Ingredientes:

  • 250 g de harina de trigo de todo uso
  • 4 unidades de huevos grandes
  • 500 ml de leche entera
  • 50 g de mantequilla sin sal
  • 1 g de sal fina
  • 25 g de azúcar glass o blanquilla
  • 5 ml de esencia de vainilla

Instrucciones:

  1. Tamizar la harina. Pasa los 250 g de harina por un colador fino sobre un bol grande. Nota: Esto evita grumos difíciles de disolver después.
  2. Mezclar secos. Añade el azúcar y la pizca de sal a la harina, integrando bien con las varillas.
  3. Integrar huevos. Haz un hueco en el centro y añade los 4 huevos. Empieza a batir desde el centro hacia afuera.
  4. Verter leche. Añade los 500 ml de leche poco a poco mientras sigues batiendo hasta obtener una crema espesa y sin grumos.

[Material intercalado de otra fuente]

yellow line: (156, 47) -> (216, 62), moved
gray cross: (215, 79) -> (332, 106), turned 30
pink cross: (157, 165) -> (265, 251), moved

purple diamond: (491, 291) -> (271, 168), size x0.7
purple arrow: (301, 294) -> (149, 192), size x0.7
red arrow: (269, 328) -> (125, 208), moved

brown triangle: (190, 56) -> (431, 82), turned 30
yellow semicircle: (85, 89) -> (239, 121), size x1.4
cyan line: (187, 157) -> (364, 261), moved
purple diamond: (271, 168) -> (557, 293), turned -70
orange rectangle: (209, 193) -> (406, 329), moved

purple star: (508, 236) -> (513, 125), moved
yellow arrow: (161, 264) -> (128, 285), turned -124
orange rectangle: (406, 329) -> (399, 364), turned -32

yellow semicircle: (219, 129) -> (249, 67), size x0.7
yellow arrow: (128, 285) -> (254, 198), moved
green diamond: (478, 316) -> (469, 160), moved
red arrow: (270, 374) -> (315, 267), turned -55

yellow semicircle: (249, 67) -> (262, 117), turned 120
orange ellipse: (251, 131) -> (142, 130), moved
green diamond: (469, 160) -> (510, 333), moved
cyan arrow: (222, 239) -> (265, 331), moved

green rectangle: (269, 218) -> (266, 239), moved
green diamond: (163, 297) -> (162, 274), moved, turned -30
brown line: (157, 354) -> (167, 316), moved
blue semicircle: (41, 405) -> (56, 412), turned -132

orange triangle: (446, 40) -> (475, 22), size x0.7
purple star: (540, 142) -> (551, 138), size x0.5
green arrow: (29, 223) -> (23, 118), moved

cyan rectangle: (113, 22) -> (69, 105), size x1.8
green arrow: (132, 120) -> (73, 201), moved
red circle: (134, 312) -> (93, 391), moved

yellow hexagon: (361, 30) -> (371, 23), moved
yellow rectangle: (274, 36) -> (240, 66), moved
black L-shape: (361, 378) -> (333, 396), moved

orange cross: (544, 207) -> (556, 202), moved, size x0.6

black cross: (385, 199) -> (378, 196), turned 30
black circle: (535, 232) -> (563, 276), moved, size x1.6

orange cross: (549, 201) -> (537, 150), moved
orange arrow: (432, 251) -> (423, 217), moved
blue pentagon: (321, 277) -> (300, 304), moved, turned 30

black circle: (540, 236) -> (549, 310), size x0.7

  5. Añadir grasa. Incorpora los 50 g de mantequilla derretida y la vainilla. Mezcla hasta que la superficie se vea brillante.
  6. Reposo sagrado. Cubre el bol y deja descansar en la nevera por 30 minutos. Sentirás que la masa espesa ligeramente.

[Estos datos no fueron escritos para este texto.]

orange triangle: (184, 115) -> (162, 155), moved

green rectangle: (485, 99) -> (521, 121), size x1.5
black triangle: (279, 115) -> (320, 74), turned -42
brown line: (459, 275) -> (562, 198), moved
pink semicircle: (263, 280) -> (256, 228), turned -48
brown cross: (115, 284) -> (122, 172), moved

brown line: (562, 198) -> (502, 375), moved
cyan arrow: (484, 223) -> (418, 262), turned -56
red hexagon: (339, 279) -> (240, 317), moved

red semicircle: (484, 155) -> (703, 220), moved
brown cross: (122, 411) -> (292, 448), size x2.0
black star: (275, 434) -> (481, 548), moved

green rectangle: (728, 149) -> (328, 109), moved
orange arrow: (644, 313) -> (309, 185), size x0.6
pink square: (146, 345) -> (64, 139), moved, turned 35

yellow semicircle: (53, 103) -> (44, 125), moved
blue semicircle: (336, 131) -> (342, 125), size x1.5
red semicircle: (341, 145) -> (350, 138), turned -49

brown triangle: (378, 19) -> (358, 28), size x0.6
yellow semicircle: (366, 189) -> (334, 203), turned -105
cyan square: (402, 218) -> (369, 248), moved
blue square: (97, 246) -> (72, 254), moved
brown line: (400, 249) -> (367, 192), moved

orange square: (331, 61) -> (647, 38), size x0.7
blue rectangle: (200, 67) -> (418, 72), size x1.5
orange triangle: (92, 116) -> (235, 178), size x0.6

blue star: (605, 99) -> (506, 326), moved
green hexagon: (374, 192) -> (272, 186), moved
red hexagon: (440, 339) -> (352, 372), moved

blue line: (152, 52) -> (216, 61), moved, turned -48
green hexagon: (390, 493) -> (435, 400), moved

  7. Preparar sartén. Calienta un sartén a fuego medio y pincela con una gota de aceite o mantequilla.
  8. El vertido. Vierte un cucharón de masa y gira el sartén rápidamente hasta que cubra todo el fondo.
  9. Cocción inicial. Cocina durante 1 minuto hasta que los bordes se doren y se despeguen solos.
  10. El giro. Da la vuelta con un movimiento decidido y cocina 30 segundos más por el otro lado.